Additional evidence to this point - The Incidence of Payroll Taxation: Evidence for Chile (Jonathan Gruber, Journal of Labor Economics, July 1997) has a useful literature survey which includes the following:
More recent work in the United States has examined the effects of changes in the costs of government mandated employer benefits within different states over time, controlling for correlated time-series and fixed location effects. These studies have found that the incidence of mandated employer benefits is fully on wages, with little to no disemployment effect.
Meaning that the incidence falls on employees. Gruber's study of Chile came to the conclusion, but this is not a universal finding in the literature. Holmlund's 1983 study of Sweden found that only half of the employer's share was paid by employees in reduced wages.
Given all of this evidence, it is difficult to imagine that less than 75% of payroll taxes are ultimately paid by employees. We will use this figure as a lower bound, though HRDC's figure of 87-100 percent is likely more accurate.
If employees are paying 75% of payroll taxes, then their tax rates on EI and CPP are roughly 3% and 7.5% respectively. Using these figures along with income tax rates leads to the following marginal tax rate schedule:
- 3%: $0 - $3,500
- 10.5%: $3,501 - $10,382
- 25.5%: $10,383 - $40,970
- 32.5%: $40,970-$43,200
- 29.5%: $43,201-$47,200
- 22%: $47,201-$81,941
- 26%: $81,942-$127,021
- 29%: $127,022-inf
Now the highest marginal tax rates are on people making around $41,000 a year. Marginal tax rates are regressive from income levels of $40,970 to $81,941, and people under the LICO 'poverty level' making $11,000 face roughly the same marginal tax rate as those earning $110,000 a year.
Complications and Considerations
There are at least three additional factors we may want to consider:
1. Are Payroll Taxes Equivalent to Income Taxes
They potentially could differ in one significant aspect. If a person pays additional income taxes, they do not receive any additional services from the government. However, if a worker pays higher EI or CPP contributions, they may receive additional benefits. From Gruber:
However,Summers (1989) noted that this analysis missed an important of feature of payroll taxation: tax revenues are often used to finance programs which benefit workers only, such as retirement benefits under Social Security or compensation for workplace injuries.This restriction of benefits to workers creates an important tax/benefit linkage...
If workers believe that EI and CPP payments benefit them directly, while income taxes do not, the behavioural response to changes in each will be different. Specifically, we would expect that higher income taxes would lead to sharper reductions in labour supplied than higher payroll taxes.

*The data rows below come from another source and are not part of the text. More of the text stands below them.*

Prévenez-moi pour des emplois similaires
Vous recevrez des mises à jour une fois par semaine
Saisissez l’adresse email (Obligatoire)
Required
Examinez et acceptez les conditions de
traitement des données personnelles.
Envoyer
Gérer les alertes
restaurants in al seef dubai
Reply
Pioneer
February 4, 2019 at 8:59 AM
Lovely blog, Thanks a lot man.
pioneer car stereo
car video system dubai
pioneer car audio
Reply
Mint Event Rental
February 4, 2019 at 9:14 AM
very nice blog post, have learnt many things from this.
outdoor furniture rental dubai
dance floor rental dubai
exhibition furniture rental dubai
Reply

The question then is, "Do workers perceive payroll taxes as being fundamentally different than income taxes?" I am not aware of much research in this area. It would be very difficult to argue that for EI, there is a close relationship between tax and benefit. Premiums are not based on expected benefits, as the rates for people with almost no chance of finding themselves unemployed are the same as for higher risk persons. Secondly, since EI premium revenues were incorporated into general government revenues in the 1990s, there is not necessarily a close link between overall EI revenue received and EI payments made. This distinction is discussed in great length in Economics versus Politics in Canadian Payroll Tax Policies (Jonathan R. Kesselman, Canadian Public Policy, September 1998). The link between a person's taxes paid and expected benefit is quite weak in the case of EI.

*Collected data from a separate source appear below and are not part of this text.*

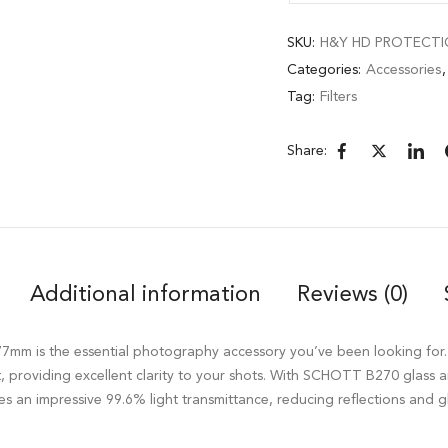
SKU:
H&Y HD PROTECTIO
Categories:
Accessories
Tag:
Filters
Share:
Additional information
Reviews (0)
mm is the essential photography accessory you’ve been looking for. It
nt, providing excellent clarity to your shots. With SCHOTT B270 glass
es an impressive 99.6% light transmittance, reducing reflections and g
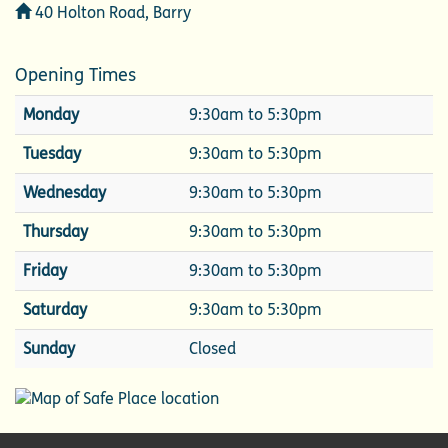
Address
40 Holton Road, Barry
Opening Times
Monday
9:30am to 5:30pm
Tuesday
9:30am to 5:30pm
Wednesday
9:30am to 5:30pm
Thursday
9:30am to 5:30pm
Friday
9:30am to 5:30pm
Saturday
9:30am to 5:30pm
Sunday
Closed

The case for CPP is much less clear, as there is a closer (but far from one-to-one) link between taxes paid. Younger workers also have an additional concern - will the system still be in place when they retire? There is not much data for Canada, but there is a significant body of evidence that suggests that young Americans believe Social Security is important, though they will not be able to collect it. From the New York Times:
Yet here’s the odd part: only a third of the younger respondents, and only a third of all respondents, expressed confidence in the program’s future. How do you square these opinions that Social Security is crucial, that you want it to be available decades hence, with the belief that it probably won’t be?
Think tanks and life insurance companies are recommending to young workers not to count on a young social security system - to the point which the Social Security Administration felt the need to respond. Whether or not the claims of the demise of Social Security are valid or overblown is somewhat irrelevant - if young workers believe they will receive no personal benefits from their contributions, then the behavioural response is the same as an income tax.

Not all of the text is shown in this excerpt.